At first I wasn’t sure that the paper would make a good case for misconfiguration as opposed to intentionally different configuration, but boy howdy §4.3.1 makes that case well for forced context tracking. The TLB layout change described in §4.3.2 is arguably less of a configuration change and more of an optimization for newer hardware.
-
Are “core kernel operations” a fair way to measure kernel performance?
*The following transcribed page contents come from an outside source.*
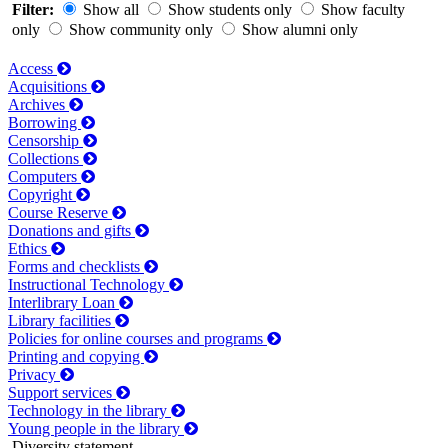
Filter:
Show all
Show students only
Show faculty
only
Show community only
Show alumni only
Access
Acquisitions
Archives
Borrowing
Censorship
Collections
Computers
Copyright
Course Reserve
Donations and gifts
Ethics
Forms and checklists
Instructional Technology
Interlibrary Loan
Library facilities
Policies for online courses and programs
Printing and copying
Privacy
Support services
Technology in the library
Young people in the library
Diversity statement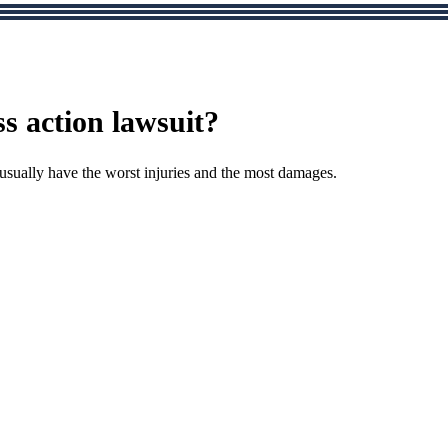
ss action lawsuit?
 usually have the worst injuries and the most damages.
I’d argue no, but on the other hand, what should “fair” actually mean here? Core kernel operations are a simple, easily interpretable, and universal way to measure kernel performance, and sometimes a simple measurement is better than a so-called “fairer” measurement that’s much messier and harder to capture.
-
Is Linux especially bad?
It’s not at all clear that Linux’s performance evolution is worse than other kinds of software. For instance, Dan Luu once “carried around a high speed camera and measured the response latency of devices I’ve run into in the past few months”; he found that the Apple IIe, a 1983 machine with a 1 MHz clock, had less than one third the response latency as a 2.6 GHz MacBook Pro 2014. (That measurement of course involves hardware as well as software, but it’s still fun.)